Wells hired him as an apprentice mechanic in the early 1950s. Wells Ford Mercury Sales is now being operated by the third generation of the family. And all four of Whiteman’s sons had part-time jobs there while growing up, and one has put in 30 years or so as a full-time employee.
Whiteman spent 35-plus years as the dealership’s service manager – serving Ford as part of its Professional Service Managers advisory group – and planned to retire in 2000, but “was talked into staying on,” the family-run operation sticking with him, along with his now-departed wife Shirley, through a lengthy bout with a paralyzing illness.
Whiteman’s Grand Marquis, which has “everything on it” in the way of options, has never been painted and, with only 8,000 miles under its wheels, shows barely any patina to indicate it’s been around for 36 years, one of only 9,207 hardtop Grand Marquis made in 1976.
This truly grand survivor was originally sold in the United States and spent most of its life there, much of it apparently in a museum.
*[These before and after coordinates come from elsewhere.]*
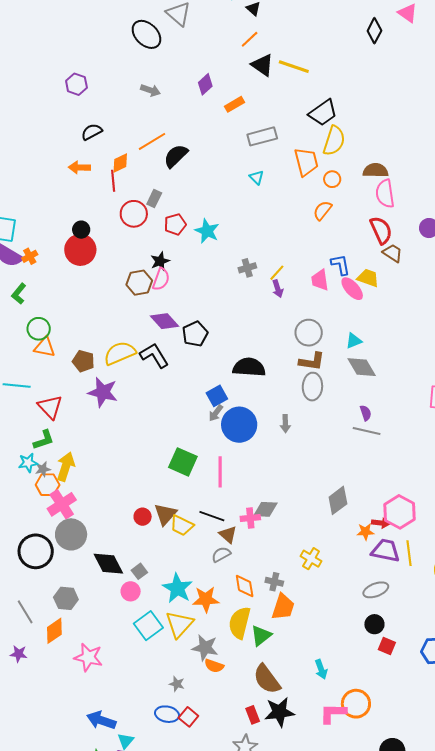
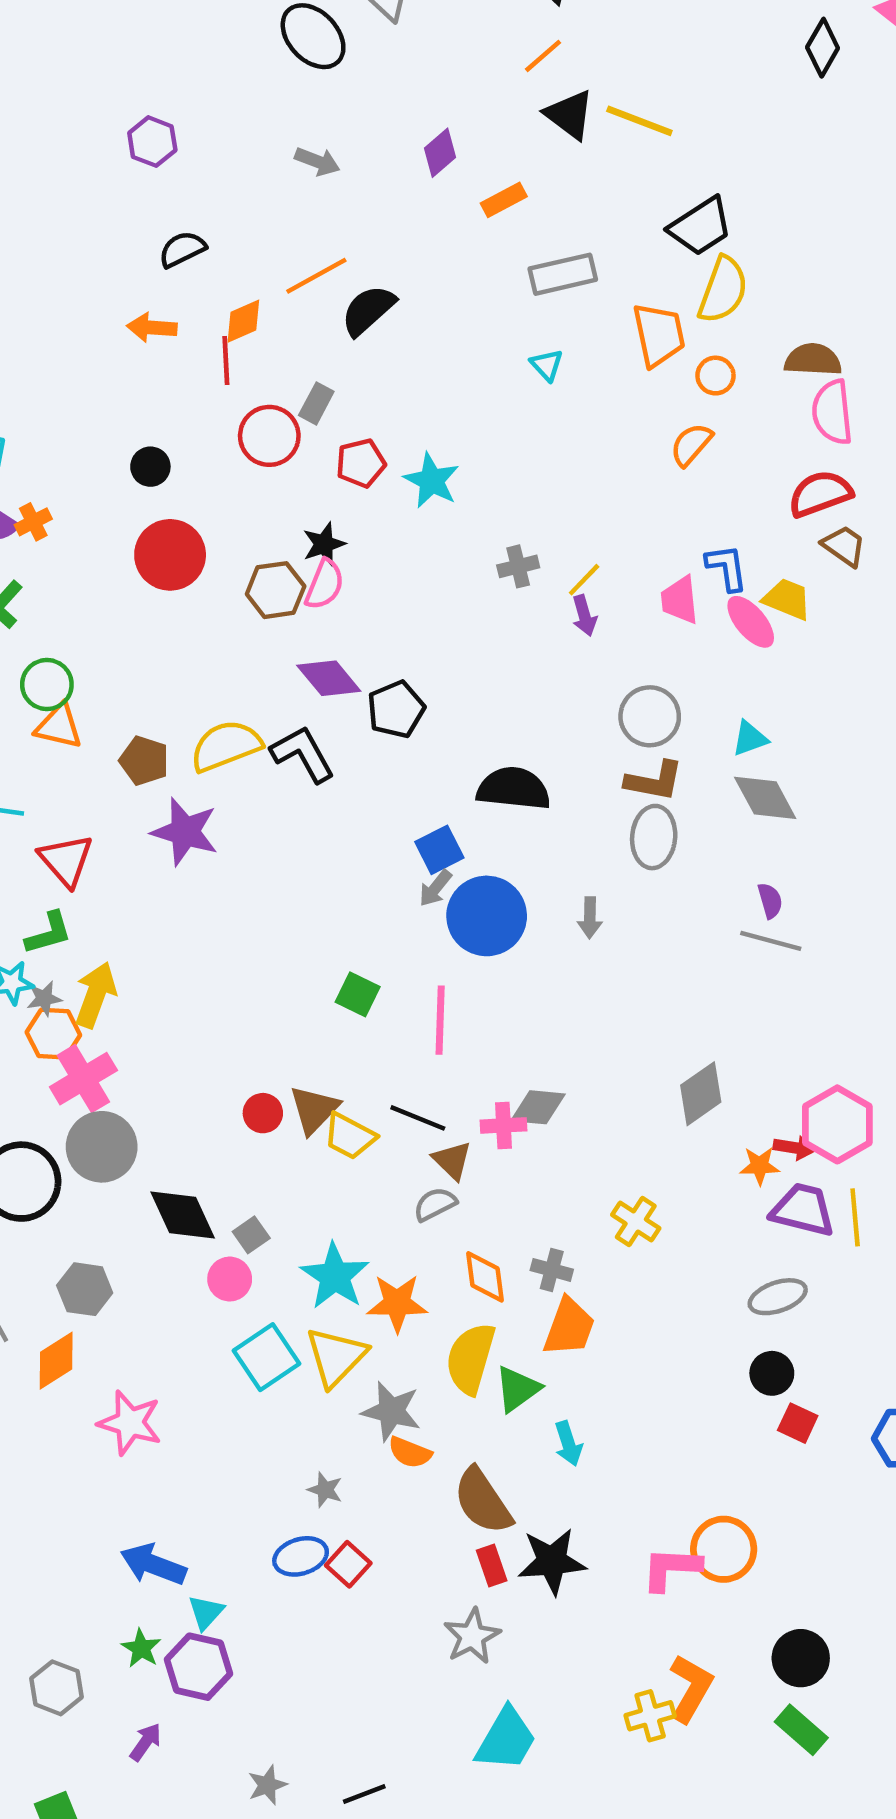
red semicircle: (381, 230) -> (820, 494), turned -88
red circle: (80, 250) -> (170, 555), moved
green square: (183, 462) -> (358, 994), size x0.7
cyan arrow: (321, 669) -> (568, 1444), moved
brown semicircle: (267, 679) -> (483, 1501), moved
blue ellipse: (167, 714) -> (301, 1556), turned -30

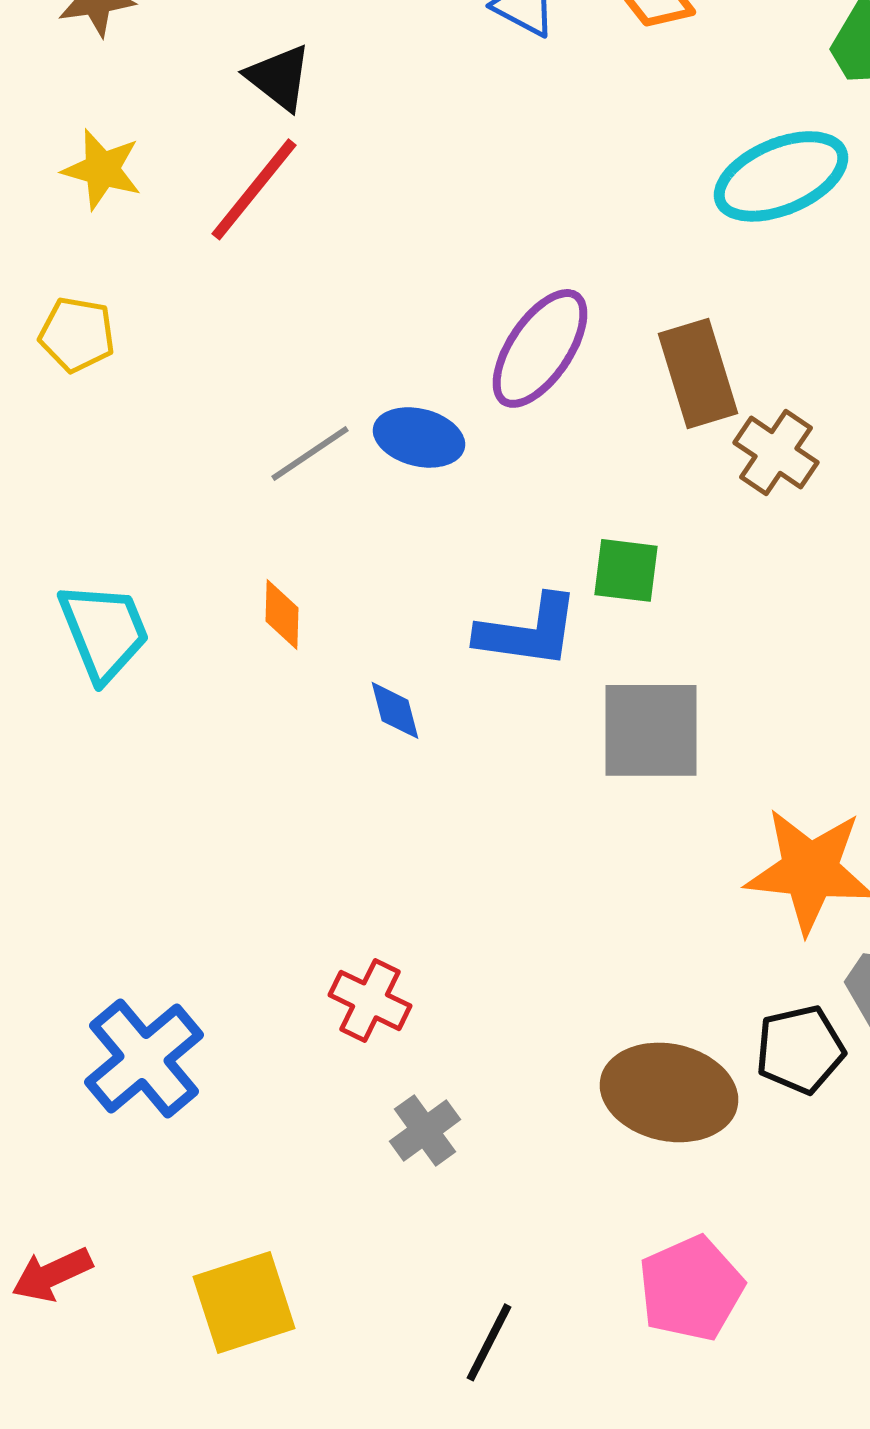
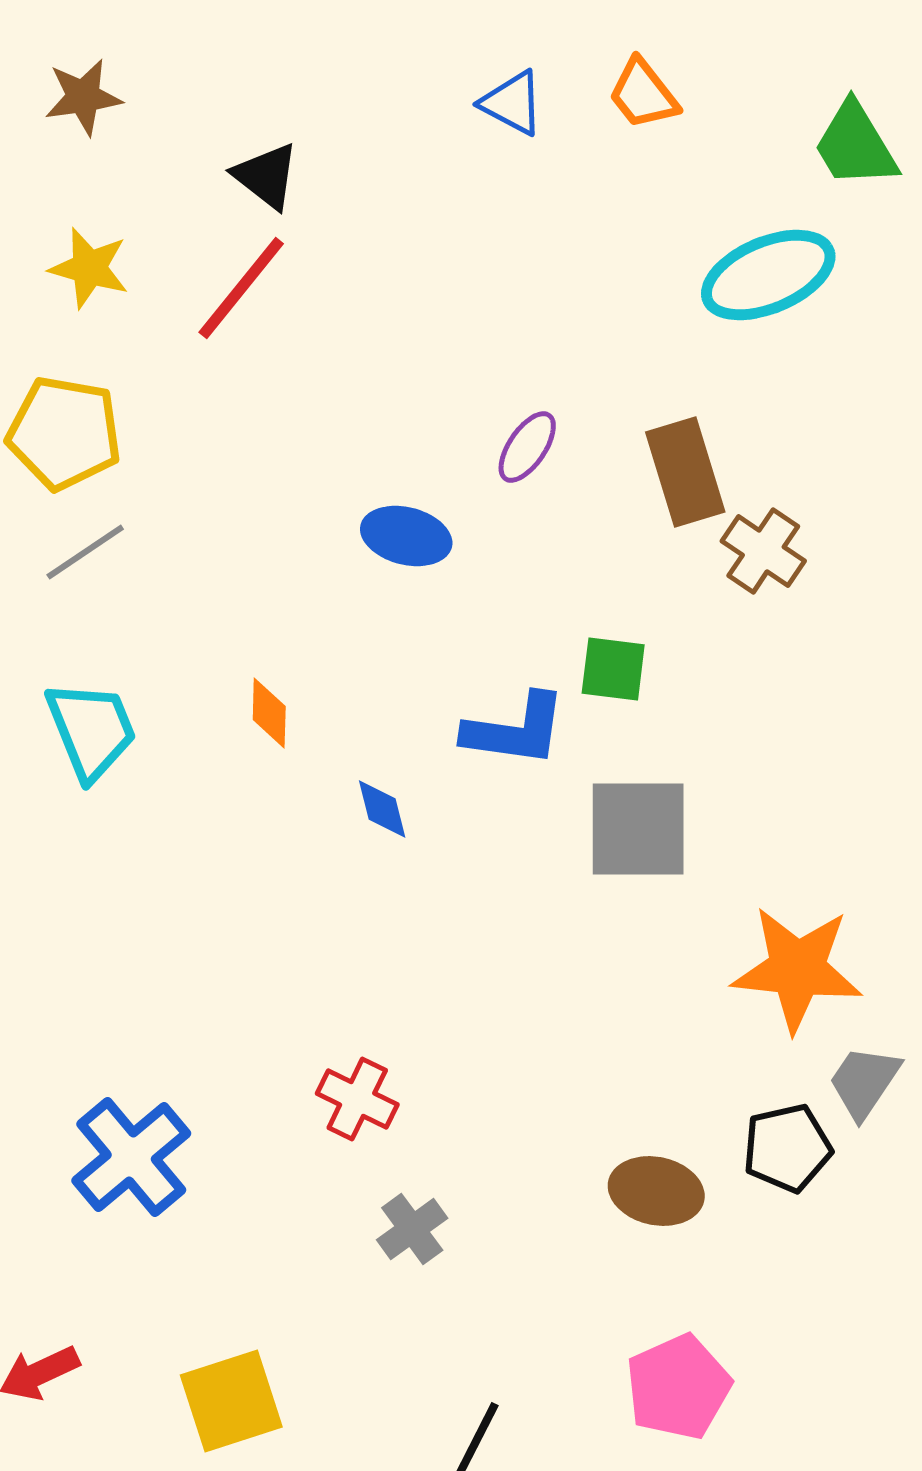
yellow pentagon: (77, 334) -> (64, 433), size x1.5
purple ellipse: (540, 348) -> (527, 447), size x0.6
gray line: (310, 453) -> (85, 552), moved
brown ellipse: (669, 1092) -> (656, 1191), size x0.7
The story behind why somebody handed over $6,439 (U.S.) for a car most would have been more than a little proud to be seen behind the wheel of but who only put a few thousand miles under its wheels remains a mystery.
Back in 1976
The 1976 Mercury Grand Marquis costs $6,439 (U.S.) to buy, the average annual income in the United States is $16,000, the average house costs $43,400 and gas sells for 56 cents a gallon.
The Concorde takes flight commercially, Ford launches its new Fiesta, Apple Computer is founded by Steve Jobs and Steve Wozniak and IBM introduces the first laser printer.
Punk rockers The Ramones release their first album, Irish rock band U2 is formed, Bob Marley and his manager are shot, The Band performs its farewell concert in San Francisco and The Eagles release Hotel California.
Johnny Rutherford wins the shortest Indy 500 staged, the event abbreviated to 102 laps and 255 miles by rain. Formula One driver Niki Lauda is severely burned in a crash in the German Grand Prix.